I read this kind of post at least once a day from different sources. I linked one yesterday, here is one from today. If I wanted to find 15 more right now by different people, I could. People seem to think it’s cute or something. And the reason is always something ridiculous, like the news or FB memes or some garbage they’ve seen on TV. Obviously, I’m not dumping on folks who are emotional because of something serious – an illness, a diagnosis, a financial calamity. It’s the showy sufferers who sacrifice their tender soul at the altar of the suffering humanity that I’m talking about.

Midwestern Husbands

It seems to be a common tradition among Midwestern husbands to collect points in order to get a business class trip somewhere (and back) for the wife. Usually you are supposed to get it by the time she turns 50.

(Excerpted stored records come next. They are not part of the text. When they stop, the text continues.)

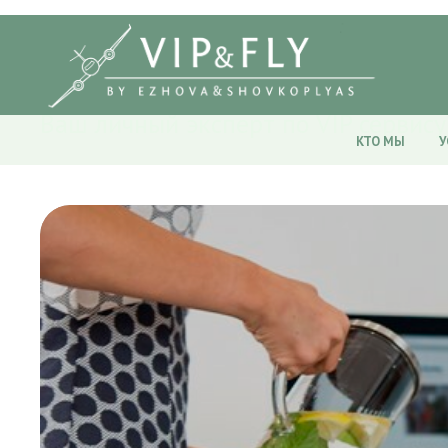
Ваш личный эксперт по VIP сервису
КТО МЫ
У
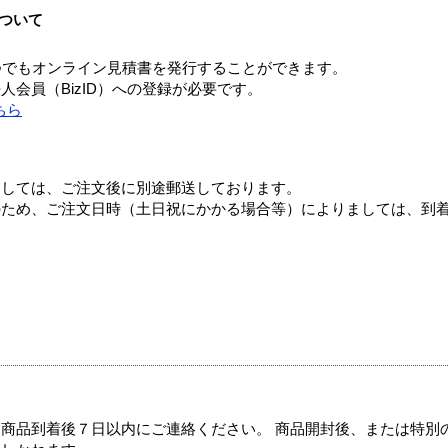
ついて
つでもオンライン見積書を発行することができます。
会員（BizID）への登録が必要です。
ちら
ましては、ご注文後に別途郵送しております。
のため、ご注文日時（土日祝にかかる場合等）によりましては、到
商品到着後７日以内にご連絡ください。 商品開封後、または特別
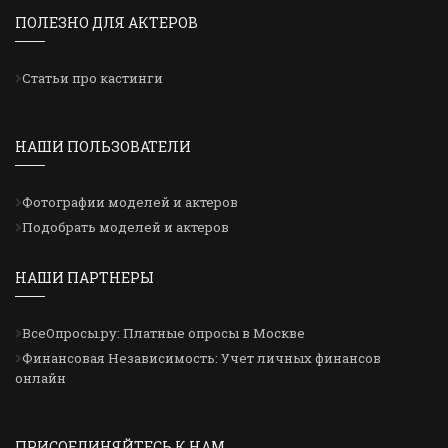
ПОЛЕЗНО ДЛЯ АКТЕРОВ
Статьи про кастинги
НАШИ ПОЛЬЗОВАТЕЛИ
Фотографии моделей и актеров
Подобрать моделей и актеров
НАШИ ПАРТНЕРЫ
ВсеОпросы.ру: Платные опросы в Москве
Финансовая Независимость: Учет личных финансов
онлайн
ПРИСОЕДИНЯЙТЕСЬ К НАМ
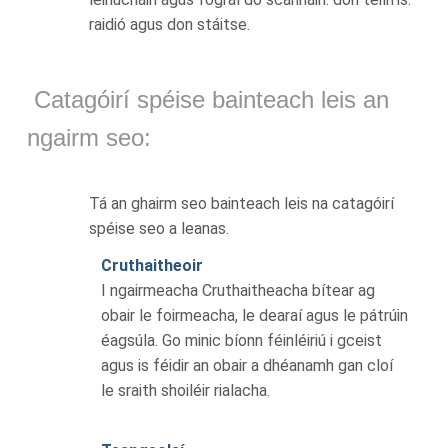
raidió agus don stáitse.
Catagóirí spéise bainteach leis an
ngairm seo:
Tá an ghairm seo bainteach leis na catagóirí
spéise seo a leanas.
Cruthaitheoir
I ngairmeacha Cruthaitheacha bítear ag
obair le foirmeacha, le dearaí agus le pátrúin
éagsúla. Go minic bíonn féinléiriú i gceist
agus is féidir an obair a dhéanamh gan cloí
le sraith shoiléir rialacha.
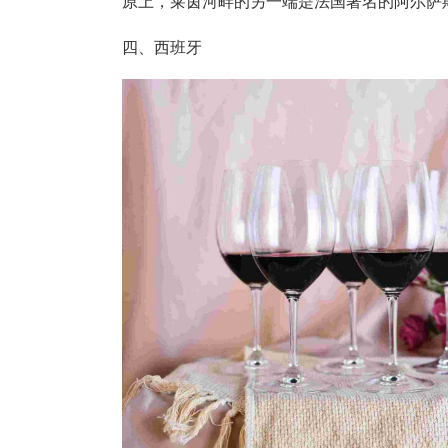
原上，莱茵河畔的另一端是法国著名的阿尔萨斯（
四、西班牙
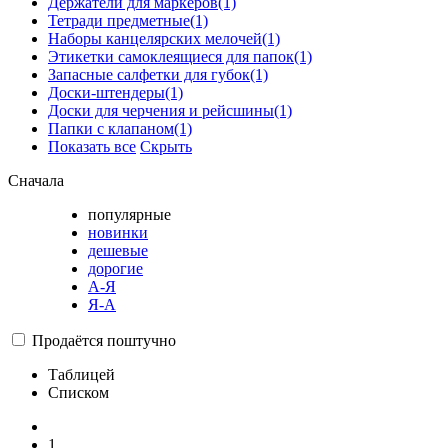
Держатели для маркеров
(1)
Тетради предметные
(1)
Наборы канцелярских мелочей
(1)
Этикетки самоклеящиеся для папок
(1)
Запасные салфетки для губок
(1)
Доски-штендеры
(1)
Доски для черчения и рейсшины
(1)
Папки с клапаном
(1)
Показать все
Скрыть
Сначала
популярные
новинки
дешевые
дорогие
А-Я
Я-А
Продаётся поштучно
Таблицей
Списком
1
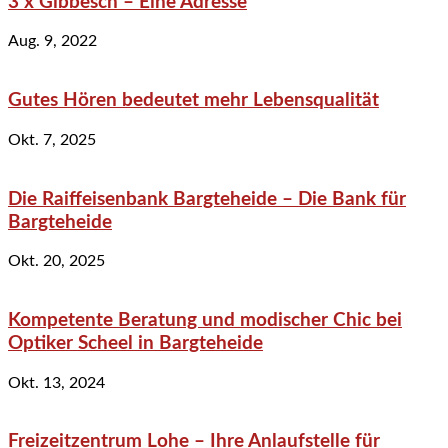
3 x Gibbesch – Eine Adresse
Aug. 9, 2022
Gutes Hören bedeutet mehr Lebensqualität
Okt. 7, 2025
Die Raiffeisenbank Bargteheide – Die Bank für
Bargteheide
Okt. 20, 2025
Kompetente Beratung und modischer Chic bei
Optiker Scheel in Bargteheide
Okt. 13, 2024
Freizeitzentrum Lohe – Ihre Anlaufstelle für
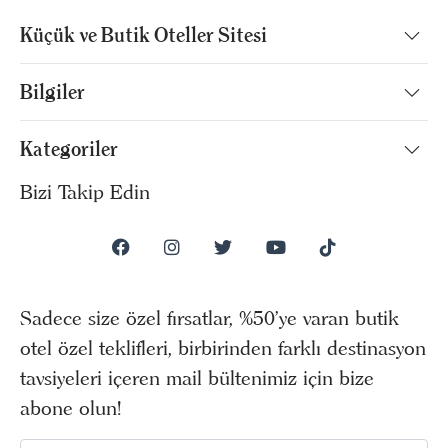
Küçük ve Butik Oteller Sitesi
Bilgiler
Kategoriler
Bizi Takip Edin
Sadece size özel fırsatlar, %50’ye varan butik
otel özel teklifleri, birbirinden farklı destinasyon
tavsiyeleri içeren mail bültenimiz için bize
abone olun!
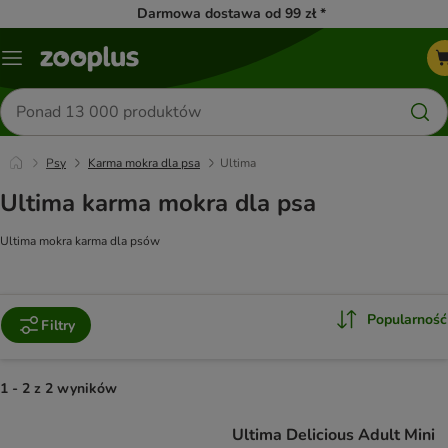
Darmowa dostawa od 99 zł *
Menu
Szukaj
produktów
Psy
Karma mokra dla psa
Ultima
Ultima karma mokra dla psa
Ultima mokra karma dla psów
Popularność
Filtry
1 - 2 z 2 wyników
product items have been changed
Ultima Delicious Adult Mini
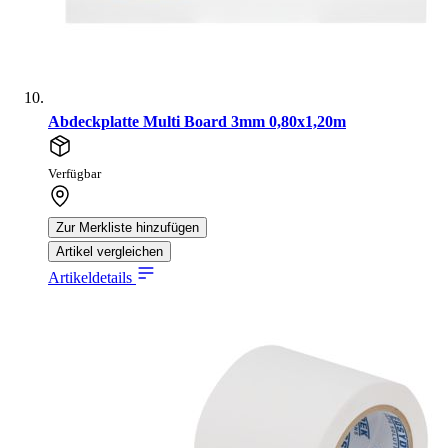
Abdeckplatte Multi Board 3mm 0,80x1,20m
Verfügbar
Zur Merkliste hinzufügen
Artikel vergleichen
Artikeldetails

And it’s working classes, too. The pedicurist’s steel worker husband did it for her. How N, who communicates with nobody and is probably unaware that the region wherw we live is called the Midwest, knows about it is a mystery. It must be in the air.

The Daily Habit of Writing

Somebody let me down – it’s a long story and I don’t want to go into details because it’s boring – and I now have to write an abstract for a conference talk on the fly. I’m writing it as the Heathrow shuttle is taking me from terminal 3 to terminal 5. It’s 3:40 am where I’m from and I’ve had a total of 6,5 hours of sleep in the past 48 hours.

But it’s ok, it’s fine, it’s just an abstract. I did it, got it out of the way, and fell into Harrods. I don’t get why people romanticize these conference abstracts so. “I don’t have time to write my abstract! There’s only three weeks left!” Three weeks? In three weeks you can write the whole talk twice over and have time for extensive snooze sessions every day.

And it’s the same with session proposals. People bicker for weeks who’s going to write it and what it’s going to be like. I sit down and do the whole thing in 20 minutes between classes because who’s got the time to drag it out like this?

Committee documents, reports, academic service writing – it’s the same thing. I churn them out like a maniac.

The habit of daily writing is great not only because you produce a lot but also because it demystifies writing. You no longer need exotic and complex rituals to make writing possible. You just sit down (or sometimes hang off a railing on a shuttle), write, and move on.